Jean Twenge, professeur en psychologie à l’université de San Diego, étudie les différences de santé mentale entre générations depuis vingt-cinq ans. Il y a deux ans, elle a remarqué que les courbes de plusieurs paramètres qu’elle surveille régulièrement s’étaient effondrées depuis 2012 : la fréquence des rencontres entre jeunes, la proportion de lycéens possédant un permis de conduire, ayant déjà eu des relations sexuelles ou un simple rendez-vous. Dans le même temps, le pourcentage d’adolescents dépressifs, déclarant se sentir seuls et commettant des tentatives de suicide a atteint des sommets, explique-t-elle dans son livre « iGen », le surnom qu’elle donne à la génération née entre 1995 et 2012.

Celle-ci souffre de « la pire crise de santé mentale depuis des décennies », estime Jean Twenge. Et le coupable serait le smartphone. Les adolescents « scrolleraient » infiniment sur les réseaux sociaux, se renfermant sur eux-mêmes et souffrant de la comparaison avec leurs pairs qui mettent en scène leur quotidien sur Facebook ou Instagram. Ils n’arriveraient même plus à se séparer de leurs portables la nuit, certains chercheurs parlant de « nomophobia » – pour « no mobile phobia ». Un problème qui n’épargne pas les adultes, mais qui touche encore plus les jeunes ayant grandi avec un téléphone dans les mains.

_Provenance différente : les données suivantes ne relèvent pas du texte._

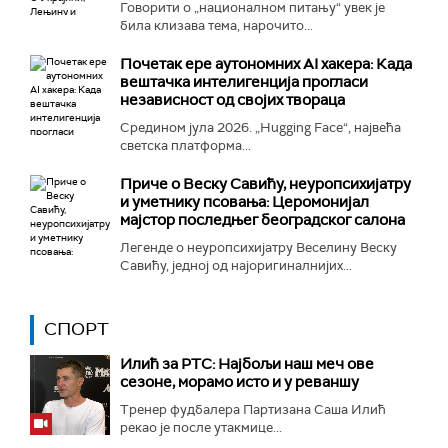
Говорити о „националном питању“ увек је
била клизава тема, нарочито...
Почетак ере аутономних AI хакера: Када
вештачка интелигенција прогласи
независност од својих твораца
Средином јула 2026. „Hugging Face“, највећа
светска платформа...
Приче о Веску Савићу, неуропсихијатру
и уметнику псовања: Церомонијал
мајстор последњег београдског салона
Легенде о неуропсихијатру Веселину Веску
Савићу, једној од најоригиналнијих...
СПОРТ
Илић за РТС: Најбољи наш меч ове
сезоне, морамо исто и у реваншу
Тренер фудбалера Партизана Саша Илић
рекао је после утакмице...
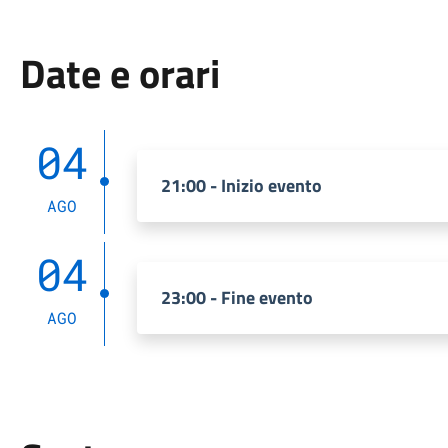
Date e orari
04
21:00 - Inizio evento
AGO
04
23:00 - Fine evento
AGO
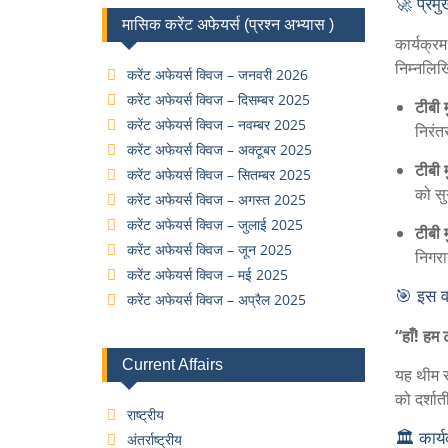
🚀 प्रमु
मासिक करेंट अफेयर्स (प्रश्न अभ्यास )
कार्यक्र
निम्नलिख
करेंट अफेयर्स क्विज – जनवरी 2026
करेंट अफेयर्स क्विज – दिसम्बर 2025
टीबी 
करेंट अफेयर्स क्विज – नवम्बर 2025
निरंत
करेंट अफेयर्स क्विज – अक्टूबर 2025
टीबी 
करेंट अफेयर्स क्विज – सितम्बर 2025
को स
करेंट अफेयर्स क्विज – अगस्त 2025
करेंट अफेयर्स क्विज – जुलाई 2025
टीबी 
करेंट अफेयर्स क्विज – जून 2025
निगरा
करेंट अफेयर्स क्विज – मई 2025
🎯 इस व
करेंट अफेयर्स क्विज – अप्रैल 2025
“हाँ! हम
Current Affairs
यह थीम सा
को दर्शात
राष्ट्रीय
🏛️ कार
अंतर्राष्ट्रीय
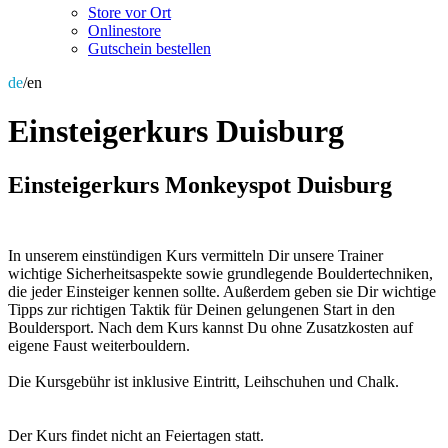
Store vor Ort
Onlinestore
Gutschein bestellen
de
/en
Einsteigerkurs Duisburg
Einsteigerkurs Monkeyspot Duisburg
In unserem einstündigen Kurs vermitteln Dir unsere Trainer
wichtige Sicherheits­aspekte sowie grundlegende Bouldertechniken,
die jeder Einsteiger kennen sollte. Außerdem geben sie Dir wichtige
Tipps zur richtigen Taktik für Deinen gelungenen Start in den
Bouldersport. Nach dem Kurs kannst Du ohne Zusatzkosten auf
eigene Faust weiter­bouldern.
Die Kursgebühr ist inklusive Eintritt, Leihschuhen und Chalk.
Der Kurs findet nicht an Feiertagen statt.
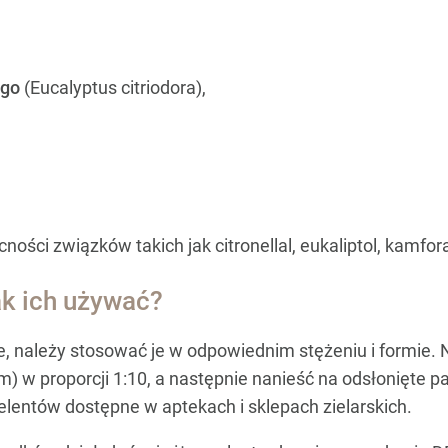
ego
(Eucalyptus citriodora),
ności związków takich jak citronellal, eukaliptol, kamfora
ak ich używać?
e, należy stosować je w odpowiednim stężeniu i formie. 
w proporcji 1:10, a następnie nanieść na odsłonięte part
lentów dostępne w aptekach i sklepach zielarskich.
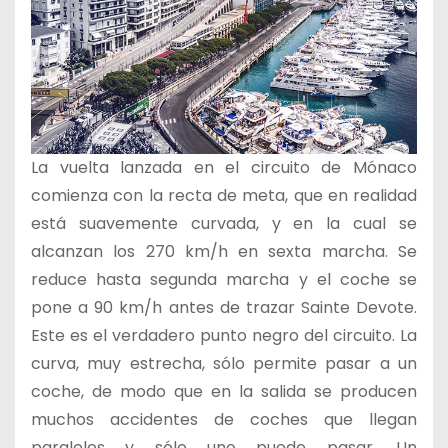
La vuelta lanzada en el circuito de Mónaco
comienza con la recta de meta, que en realidad
está suavemente curvada, y en la cual se
alcanzan los 270 km/h en sexta marcha. Se
reduce hasta segunda marcha y el coche se
pone a 90 km/h antes de trazar Sainte Devote.
Este es el verdadero punto negro del circuito. La
curva, muy estrecha, sólo permite pasar a un
coche, de modo que en la salida se producen
muchos accidentes de coches que llegan
paralelos y sólo uno puede pasar. Un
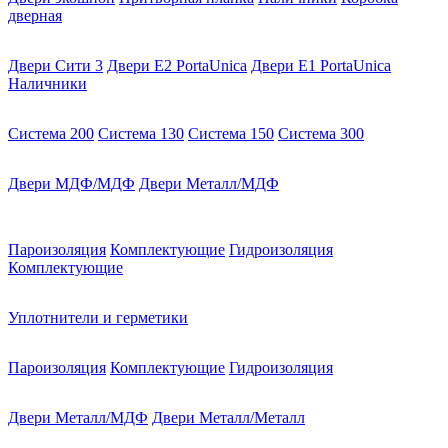
дверная
Двери Сити 3
Двери E2 PortaUnica
Двери E1 PortaUnica
Наличники
Система 200
Система 130
Система 150
Система 300
Двери МДФ/МДФ
Двери Металл/МДФ
Пароизоляция
Комплектующие
Гидроизоляция
Комплектующие
Уплотнители и герметики
Пароизоляция
Комплектующие
Гидроизоляция
Двери Металл/МДФ
Двери Металл/Металл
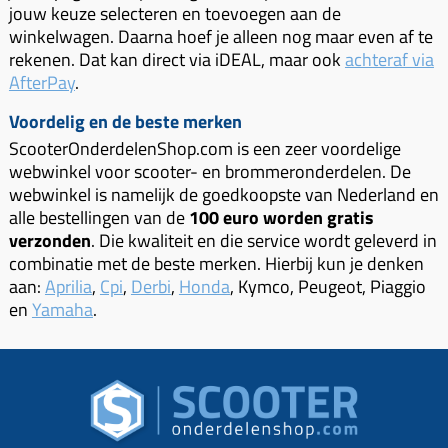
Km-teller aandrijving
Koffers
jouw keuze selecteren en toevoegen aan de
Spanningsregelaar
Luchtfilter (delen)
winkelwagen. Daarna hoef je alleen nog maar even af te
Km teller kabel
Kinderzitje (scooter)
rekenen. Dat kan direct via iDEAL, maar ook
achteraf via
Toerenbegrenzer
Luchtfilter deksel
Kickstart deksel
Olie-onderhoudsmiddelen
AfterPay
.
Motor blokken
Remlichtschakelaar
Kickstartpedaal
Oppakbeugel
Voordelig en de beste merken
Membraan (delen)
Verlichting
Kickstart ronsel
ScooterOnderdelenShop.com is een zeer voordelige
Scooter alarm
Led verlichting
Motorblok (delen)
webwinkel voor scooter- en brommeronderdelen. De
Schokbrekers
Scooterhoezen
webwinkel is namelijk de goedkoopste van Nederland en
Pakking (sets)
Spiegels
alle bestellingen van de
100 euro worden gratis
Scooter Kleding
Vlotterbak pakking
verzonden
. Die kwaliteit en die service wordt geleverd in
Stuurschakelaar
Crossbril
combinatie met de beste merken. Hierbij kun je denken
Powerfilter
aan:
Aprilia
,
Cpi
,
Derbi
,
Honda
, Kymco, Peugeot, Piaggio
Stickers
Stuur (delen)
Schakel (delen)
en
Yamaha
.
Stuurslot
Remblokken
Sproeiers
Regenkleding
Rem (delen)
Spruitstuk (delen)
Rugsteun
Remgrepen en remhendels
Uitlaten compleet
Vespa accessoires
Remhevels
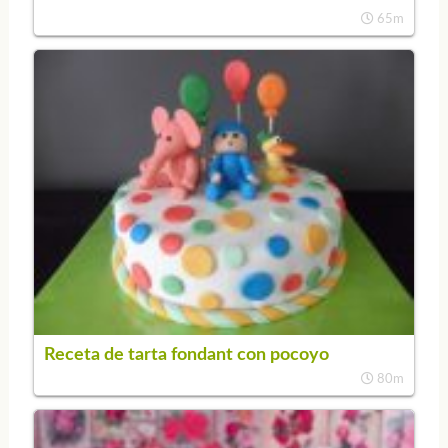
65m
Receta de tarta fondant con pocoyo
80m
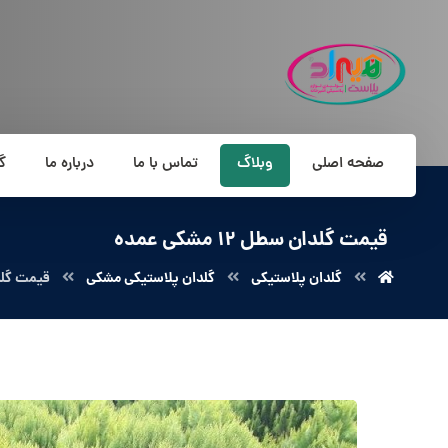
صفحه اصلی
وبلاگ
تماس با ما
درباره ما
گ
قیمت گلدان سطل 12 مشکی عمده
گلدان پلاستیکی
گلدان پلاستیکی مشکی
قیمت گلدان سط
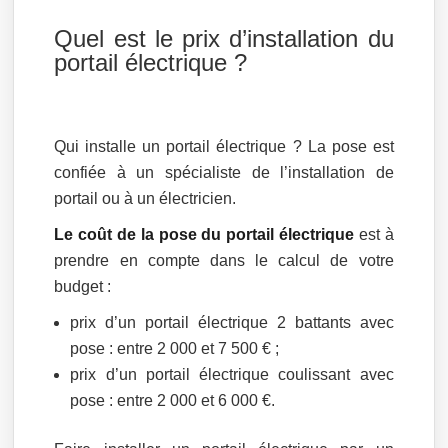
Quel est le prix d’installation du
portail électrique ?
Qui installe un portail électrique ? La pose est
confiée à un spécialiste de l’installation de
portail ou à un électricien.
Le coût de la pose du portail électrique
est à
prendre en compte dans le calcul de votre
budget :
prix d’un portail électrique 2 battants avec
pose : entre 2 000 et 7 500 € ;
prix d’un portail électrique coulissant avec
pose : entre 2 000 et 6 000 €.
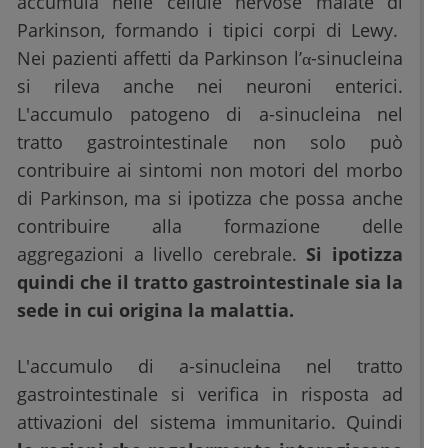
accumula nelle cellule nervose malate di
Parkinson, formando i tipici corpi di Lewy.
Nei pazienti affetti da Parkinson l’α-sinucleina
si rileva anche nei neuroni enterici.
L'accumulo patogeno di a-sinucleina nel
tratto gastrointestinale non solo può
contribuire ai sintomi non motori del morbo
di Parkinson, ma si ipotizza che possa anche
contribuire alla formazione delle
aggregazioni a livello cerebrale.
Si ipotizza
quindi che il tratto gastrointestinale sia la
sede in cui origina la malattia.
L'accumulo di a-sinucleina nel tratto
gastrointestinale si verifica in risposta ad
attivazioni del sistema immunitario. Quindi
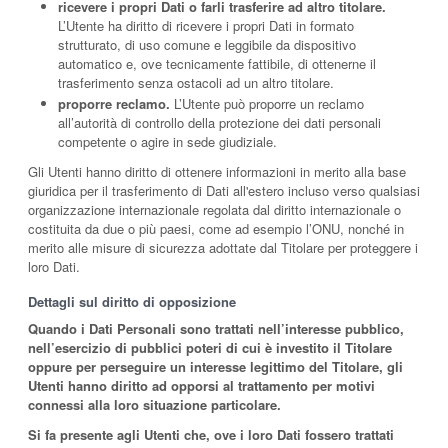
ricevere i propri Dati o farli trasferire ad altro titolare.
L’Utente ha diritto di ricevere i propri Dati in formato
strutturato, di uso comune e leggibile da dispositivo
automatico e, ove tecnicamente fattibile, di ottenerne il
trasferimento senza ostacoli ad un altro titolare.
proporre reclamo.
L’Utente può proporre un reclamo
all’autorità di controllo della protezione dei dati personali
competente o agire in sede giudiziale.
Gli Utenti hanno diritto di ottenere informazioni in merito alla base
giuridica per il trasferimento di Dati all'estero incluso verso qualsiasi
organizzazione internazionale regolata dal diritto internazionale o
costituita da due o più paesi, come ad esempio l’ONU, nonché in
merito alle misure di sicurezza adottate dal Titolare per proteggere i
loro Dati.
Dettagli sul diritto di opposizione
Quando i Dati Personali sono trattati nell’interesse pubblico,
nell’esercizio di pubblici poteri di cui è investito il Titolare
oppure per perseguire un interesse legittimo del Titolare, gli
Utenti hanno diritto ad opporsi al trattamento per motivi
connessi alla loro situazione particolare.
Si fa presente agli Utenti che, ove i loro Dati fossero trattati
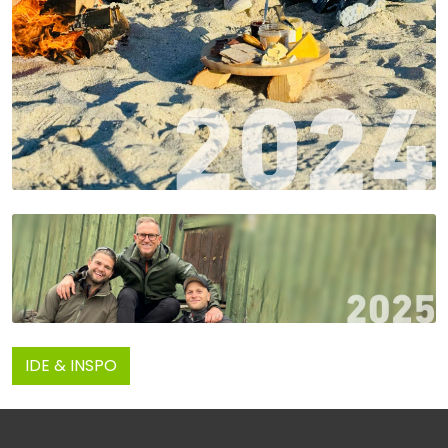
IDE & INSPO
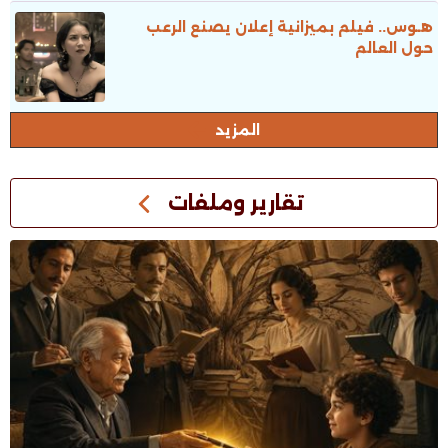
هـوس.. فيلم بميزانية إعلان يصنع الرعب
حول العالم
المزيد
تقارير وملفات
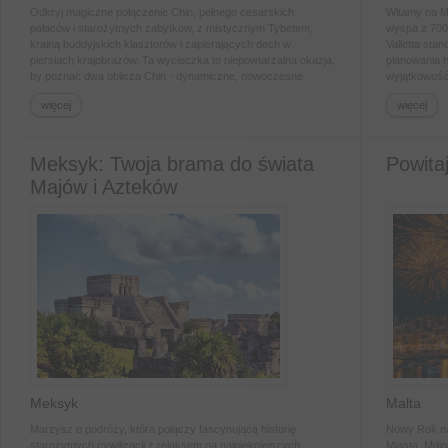
Odkryj magiczne połączenie Chin, pełnego cesarskich
Witamy na Ma
pałaców i starożytnych zabytków, z mistycznym Tybetem,
wyspa z 7000
krainą buddyjskich klasztorów i zapierających dech w
Valletta st
piersiach krajobrazów. Ta wycieczka to niepowtarzalna okazja,
planowania h
by poznać dwa oblicza Chin - dynamiczne, nowoczesne
wyjątkowość 
centrum oraz spokojne, duchowe serce na dachu świata.
dziedzictw
więcej
więcej
Meksyk: Twoja brama do świata
Powita
Majów i Azteków
Meksyk
Malta
Marzysz o podróży, która połączy fascynującą historię
Nowy Rok na 
starożytnych cywilizacji z relaksem na najpiękniejszych
Miasta, Mdi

Des peurs similaires sur l’effet des télévisions, des ordinateurs et des consoles de jeux vidéo ont été exprimées lors de leur arrivée dans les foyers. Et si la corrélation entre-temps passé sur son smartphone et dépression existe, la causalité reste difficile à prouver : est-ce sa consultation qui affecte la santé mentale, ou les personnes déjà fragiles qui passent plus de temps en ligne ?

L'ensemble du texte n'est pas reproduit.